The opening session focused on the oil and natural gas boom currently taking place in the state. The Bakken shale play is expected to produce over one million barrels of oil per day and one billion cubic feet of natural gas per day during the month of January.

Rep. Kevin Cramer, R-N.D., gave a brief videotaped statement. He said, “We [North Dakotans] get to be exporters of all of that product to neighboring states, and other states and provinces around us, and perhaps, perhaps someday soon, we can export all of that—these natural resources—even beyond our borders.” He said he believes energy security means more than just being energy independent as a country or continent, but being at the forefront of the energy boom around the globe.

A videotaped message was also provided by Sen. Heidi Heitkamp, D-N.D. She cited Great River Energy’s diverse portfolio of generation resources as an example of the “all of the above” energy production and usage policy that the entire country should be striving for. (See the February issue of POWER for a story on how Great River Energy upgraded control room consoles to improve ergonomics.) Heitkamp also mentioned that energy and power issues have been an important part of her first year in office. “North Dakota is front and center in almost every discussion regarding energy and energy policy,” she said.

The event featured a keynote presentation by Chad Hymas. A quadriplegic, Hymas was paralyzed as the result of a farm accident in 2001 at the age of 27. Although the mishap was tragic, his story is inspiring.
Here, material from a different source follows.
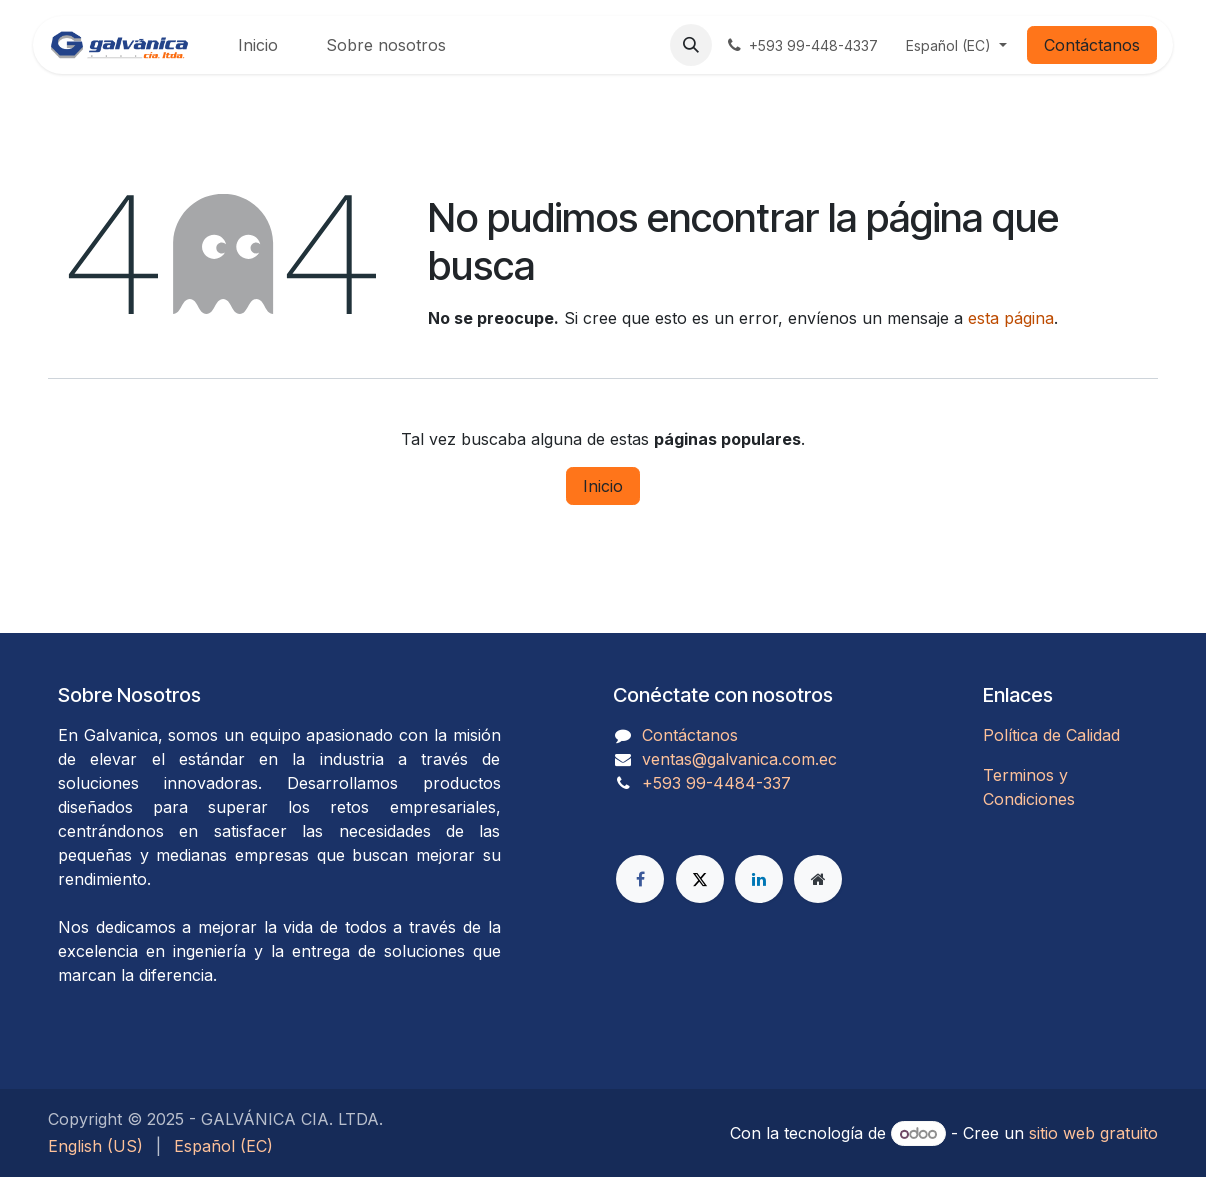 The height and width of the screenshot is (1177, 1206). What do you see at coordinates (1092, 45) in the screenshot?
I see `Contáctanos` at bounding box center [1092, 45].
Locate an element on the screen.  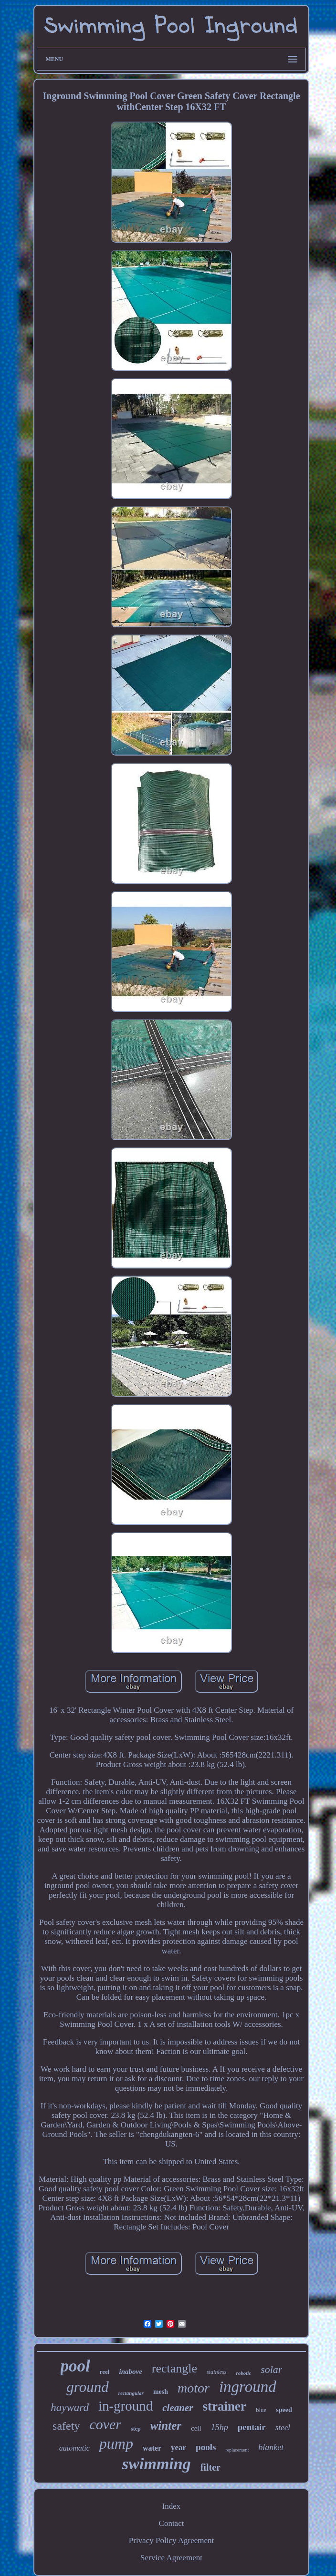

In addition to being a husband and father of three children, he has become a successful author, speaker, and world record-holding wheel chair athlete.

Many of the conference attendees—estimated to be around 2,500 power industry professionals, including 251 exhibitors—listened to his message about how a split-second decision can change your life. Hymas encouraged listeners to take the “I” out of their vocabularies and insert “you, we, and ours” instead. He wanted workers to always be thinking about other people more than themselves. “This meeting’s not about you…. [it’s about] everybody else that will benefit from your actions from you being here, because you changed something in a matter of seconds,” Hymas said.